Canadian Medical Association Journal, CMAJ
Canadian Medical Association Journal

Extract
One certainty at least about the situation as regards the liberalization of abortion in Canada is that the problem it presents is not going to go away. . . . one cannot but conclude that the dilemma posed by this state of affairs cannot be dismissed by the ingemination of ready-made phrases such as “rights of the fetus” and “reverence for life”, no matter how respectable these may sound. One suspects that sometimes such phrases are used to rationalize inflexible attitudes and spare a probing of deeper motivation. In some instances they may well suffice for individual physicians who wish to dissociate themselves completely from the issue. But they will not satisfy society at large, to whom another set of slogans (“every baby a wanted baby” and “a woman has the right to the control of her own body”) has a stronger appeal. . . Has not the time come, therefore, for society, including the medical profession, to admit the state of affairs that prevails and face up to its obligations? . . . No serious person believes that abortion should be considered as an alternative to the regular practice of birth control. The by-no-means negligible morbidity associated with abortion and the occasional fatality, apart from the demands it makes on hospital and medical staff, make it much too costly when simple means of conception control are readily available. . . the escape from this dilemma is not in saying that birth control should have been used. . . [advocates sex education as described in Brave New World]. . . as long as human beings are sometimes careless and irresponsible, even if they are no longer ignorant, unwanted pregnancy will occur and the question of its termination, if we have the respect for motherhood we profess, will have to be faced.

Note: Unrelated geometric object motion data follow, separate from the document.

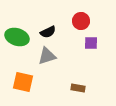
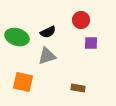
red circle: moved 1 px up
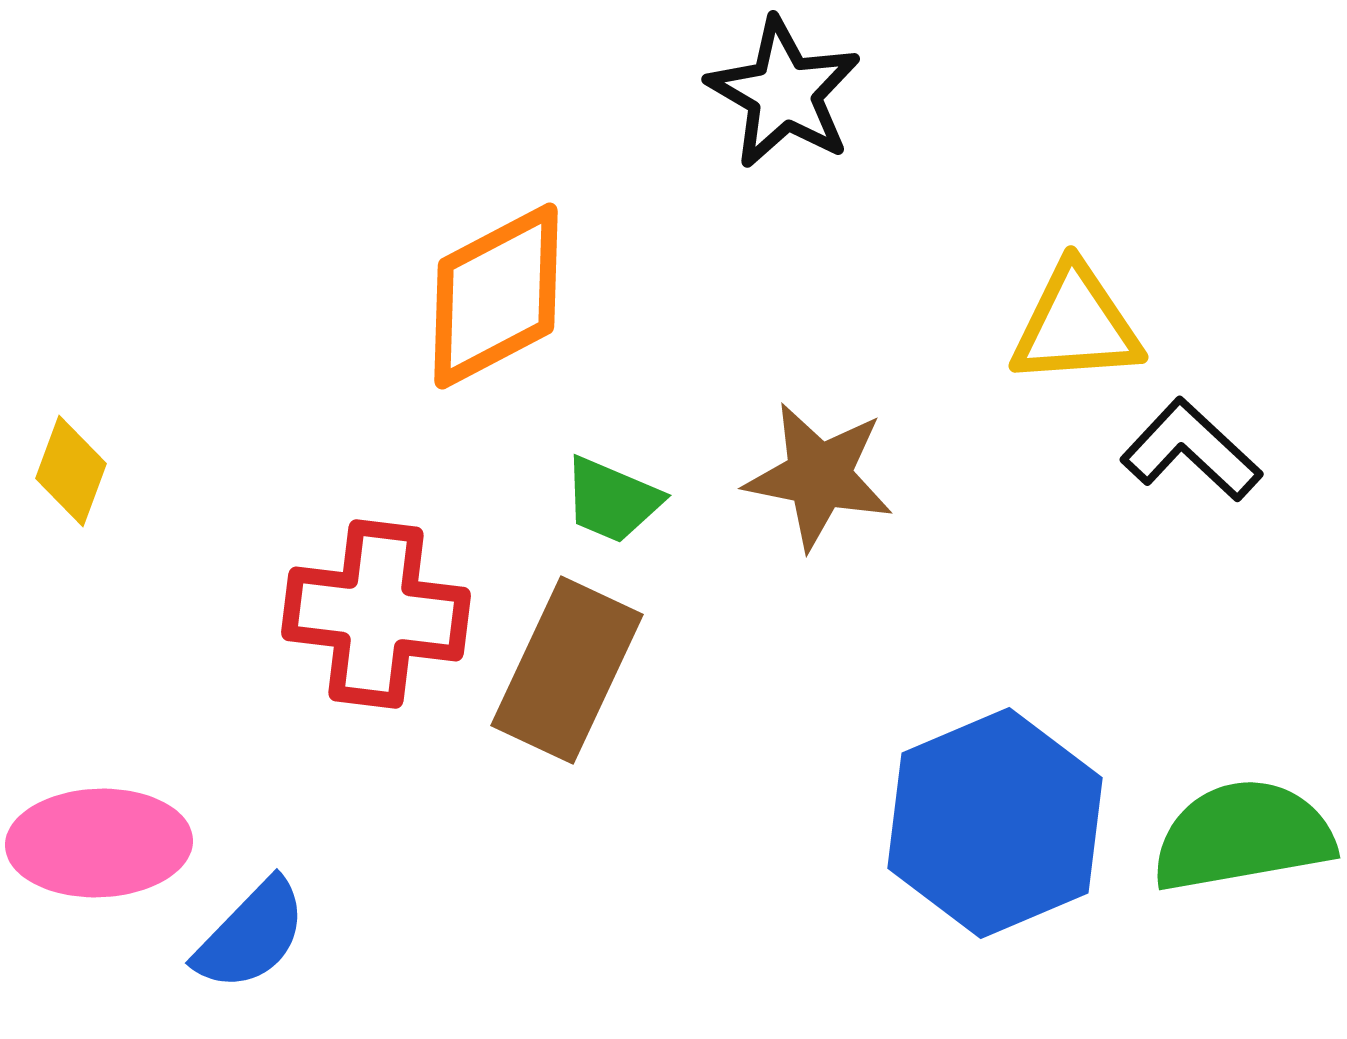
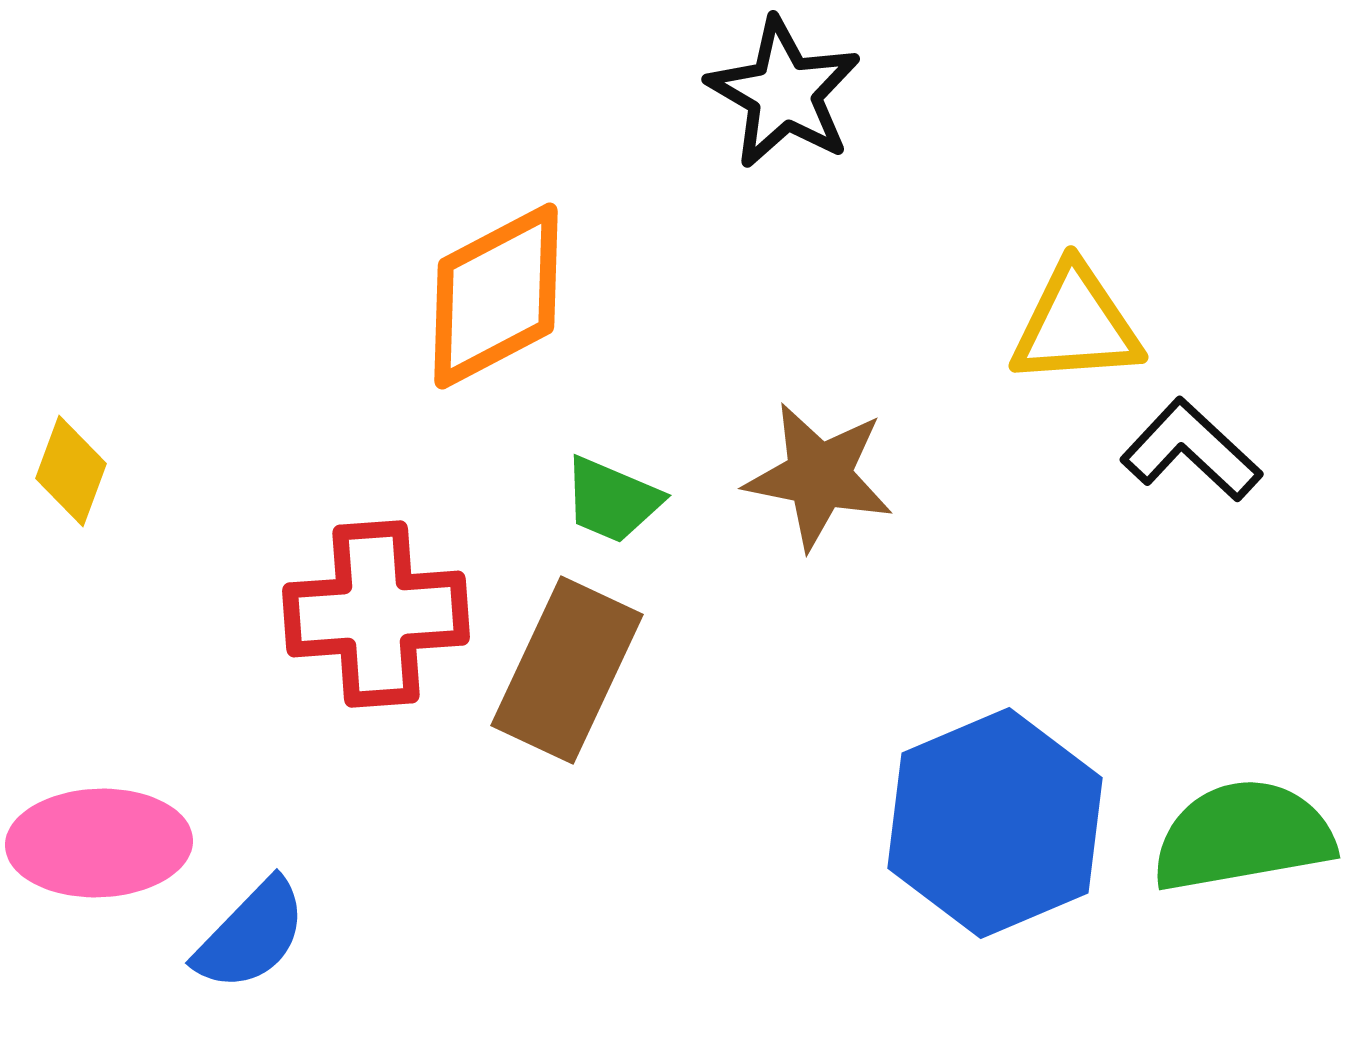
red cross: rotated 11 degrees counterclockwise
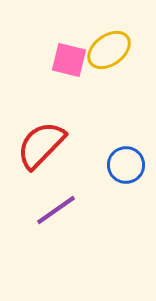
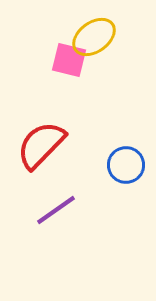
yellow ellipse: moved 15 px left, 13 px up
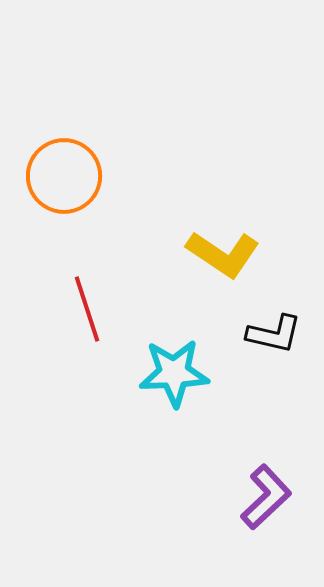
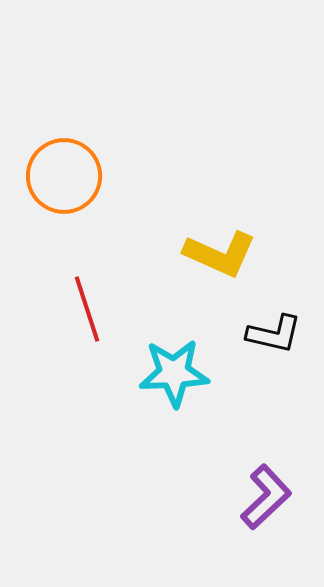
yellow L-shape: moved 3 px left; rotated 10 degrees counterclockwise
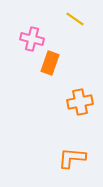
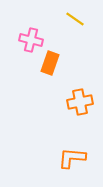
pink cross: moved 1 px left, 1 px down
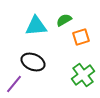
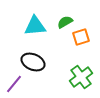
green semicircle: moved 1 px right, 2 px down
cyan triangle: moved 1 px left
green cross: moved 2 px left, 2 px down
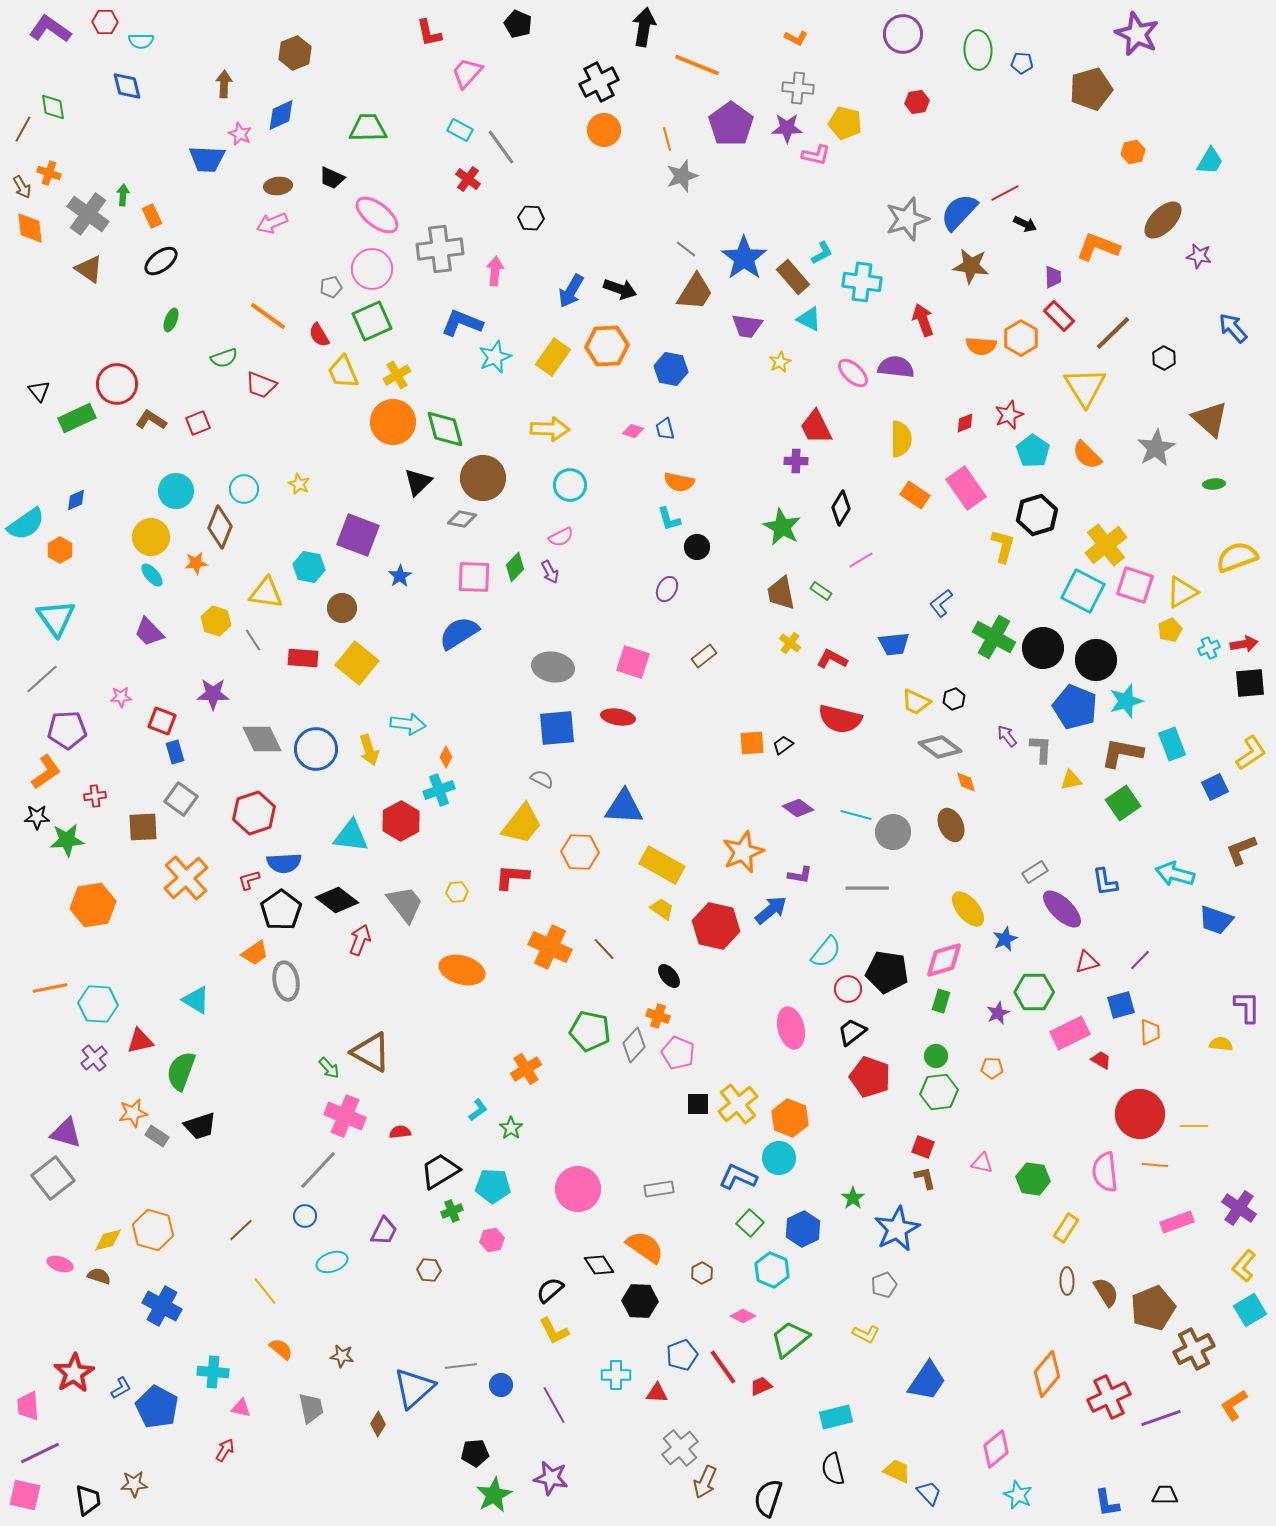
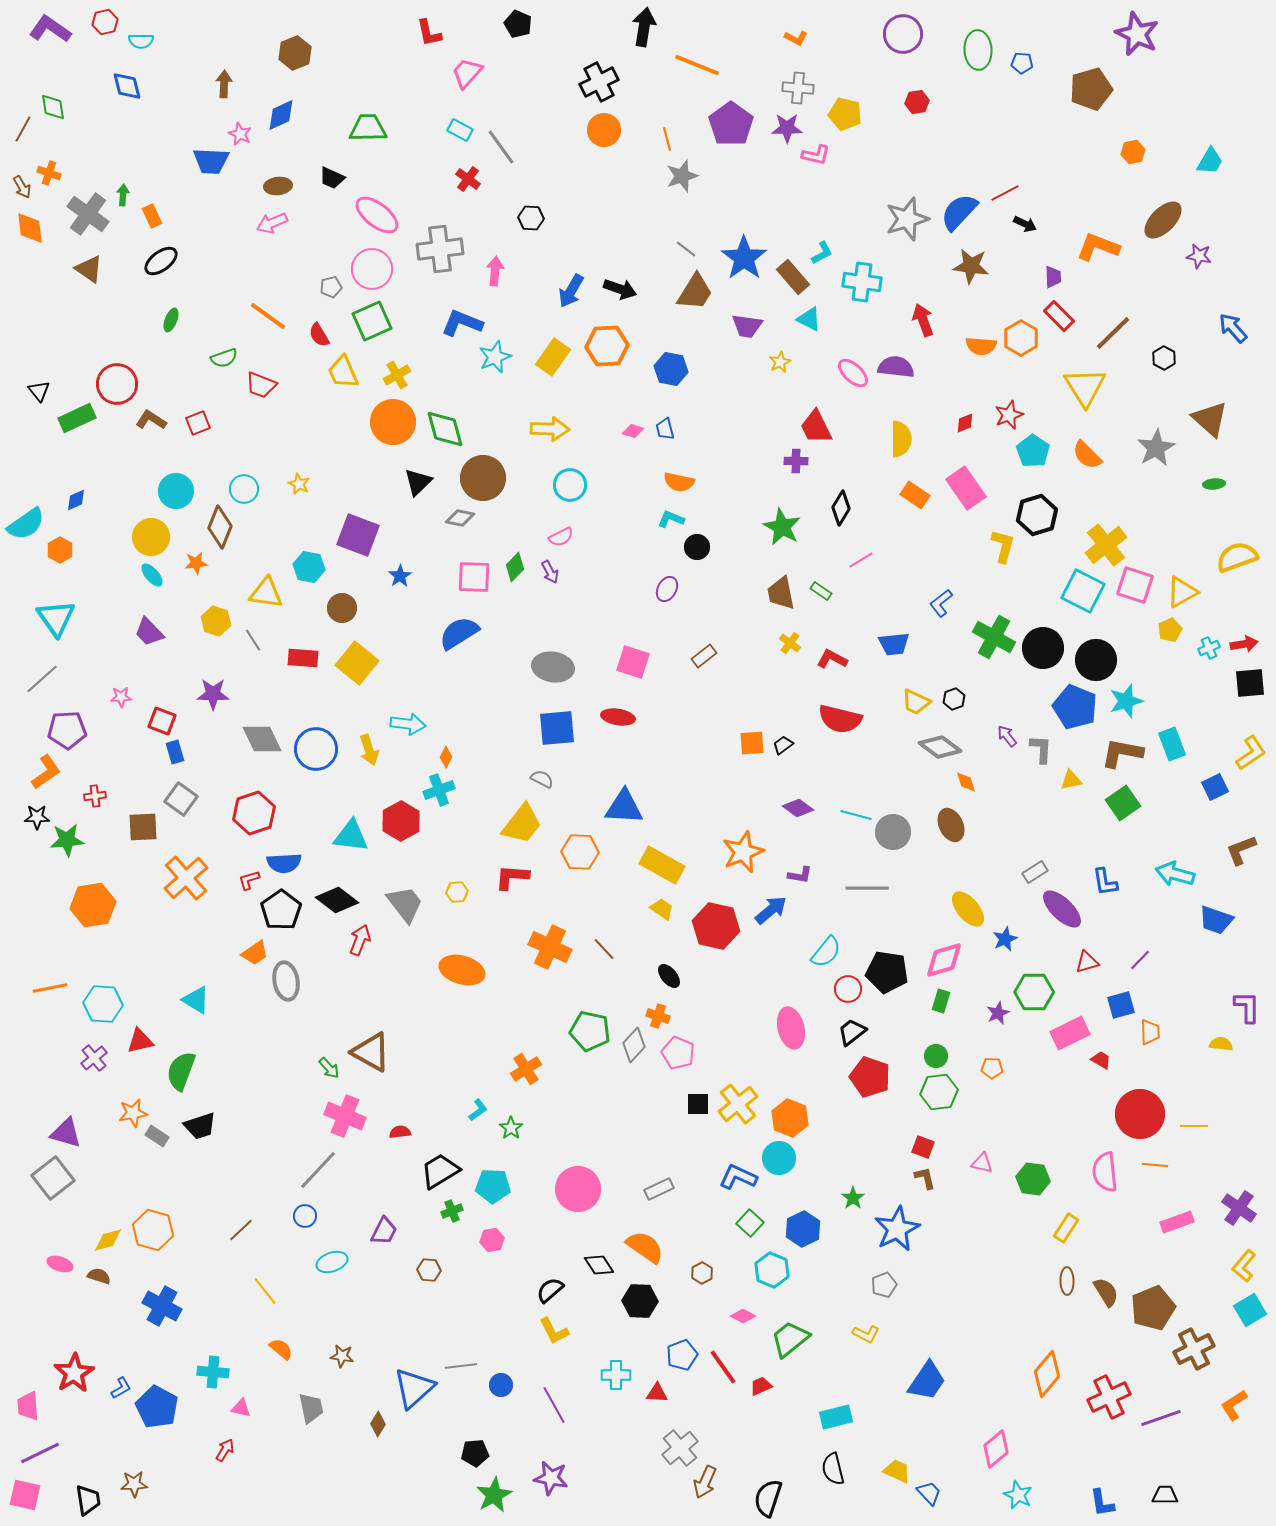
red hexagon at (105, 22): rotated 15 degrees counterclockwise
yellow pentagon at (845, 123): moved 9 px up
blue trapezoid at (207, 159): moved 4 px right, 2 px down
gray diamond at (462, 519): moved 2 px left, 1 px up
cyan L-shape at (669, 519): moved 2 px right; rotated 128 degrees clockwise
cyan hexagon at (98, 1004): moved 5 px right
gray rectangle at (659, 1189): rotated 16 degrees counterclockwise
blue L-shape at (1107, 1503): moved 5 px left
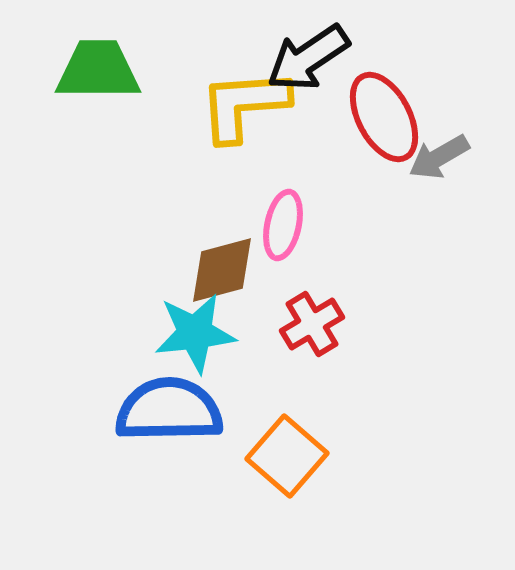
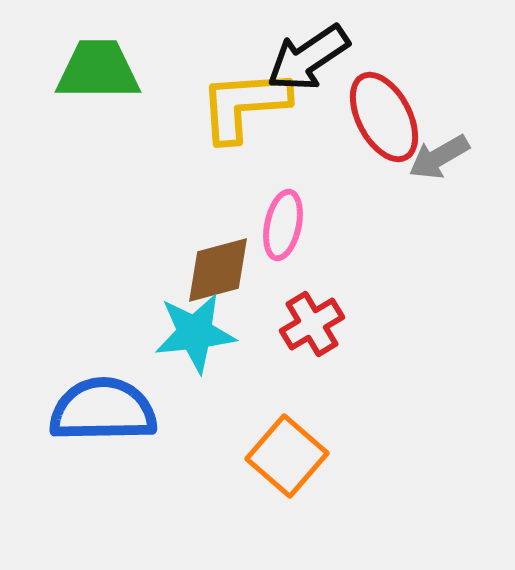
brown diamond: moved 4 px left
blue semicircle: moved 66 px left
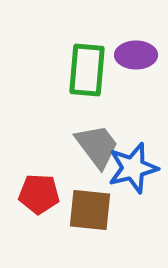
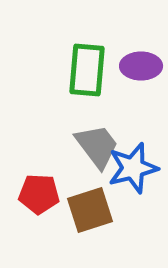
purple ellipse: moved 5 px right, 11 px down
brown square: rotated 24 degrees counterclockwise
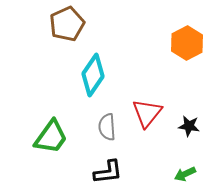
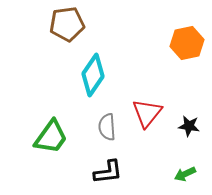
brown pentagon: rotated 16 degrees clockwise
orange hexagon: rotated 16 degrees clockwise
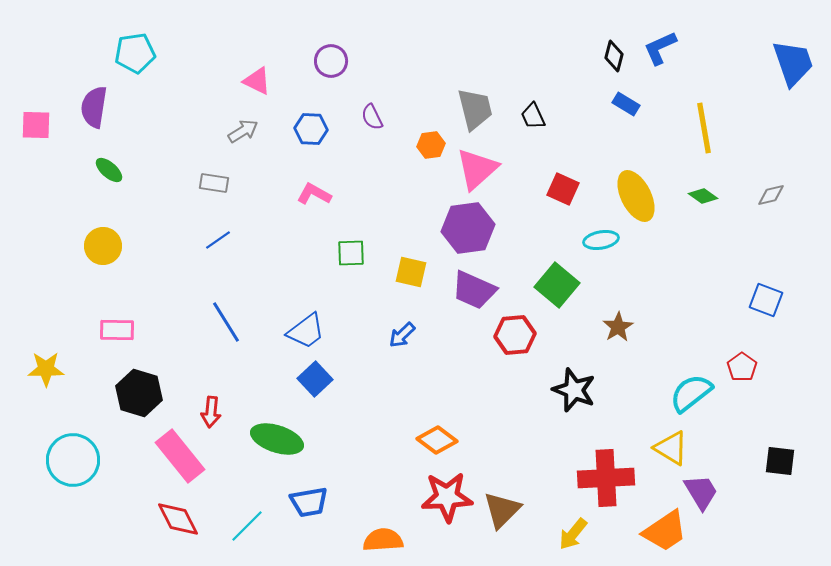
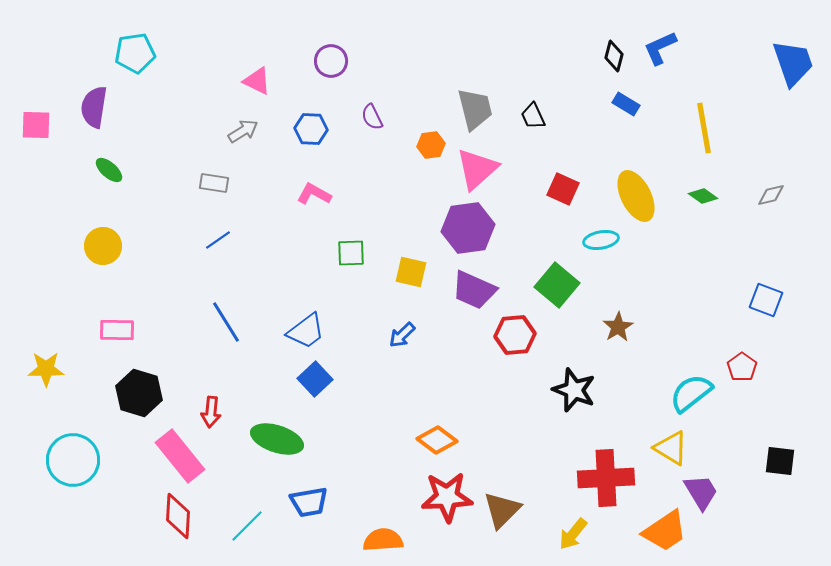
red diamond at (178, 519): moved 3 px up; rotated 30 degrees clockwise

CMAJ. (Editorial) The abortion situation. Can Med Assoc J. 1971 May 22;104(10):941.

(Editorial) Abortion in Canada

CMAJ

Canadian Medical Association Journal, CMAJ
Canadian Medical Association Journal

Extract
Canadians, including those within the medical profession, range from a truly “liberal” pole, which views abortion within the first 12 weeks of gestation as simply a means of secondary birth control, to a truly “conservative” pole, which views interruption of pregnancy in any circumstances as murder. . . In a just Canadian society in the year 1970 it would seem appropriate that occupants of neither polar position should be allowed to impose their moral attitudes on the rest of the country. . .

Parenthetically one must question why any group requires the assistance of state law to ensure that its members adhere to its ethical, moral or religious code. Certainly proponents of the truly “liberal” position have no intention of trying to force any woman to have an abortion against her will. . .

. . . Doctors should not be obliged to assume the function of gatekeepers to decide which unwanted children should be allowed into this overpopulated world and which ones should not. The moral aspect of this question should reside solely with the patient and not with the physician. His role should be to ensure that the patient really does want the pregnancy terminated and to make sure that the procedure is carried out early and safely. If the doctor’s moral position on this question precludes his providing her with the care required, he is now ethically bound by The Canadian Medical Association’s code of ethics to inform her that this is so, while making it clear that this is his own personal attitude. . .


CMAJ. (Editorial) Abortion in Canada. Can Med Assoc J. 1970 Aug 01;103(3):298-299.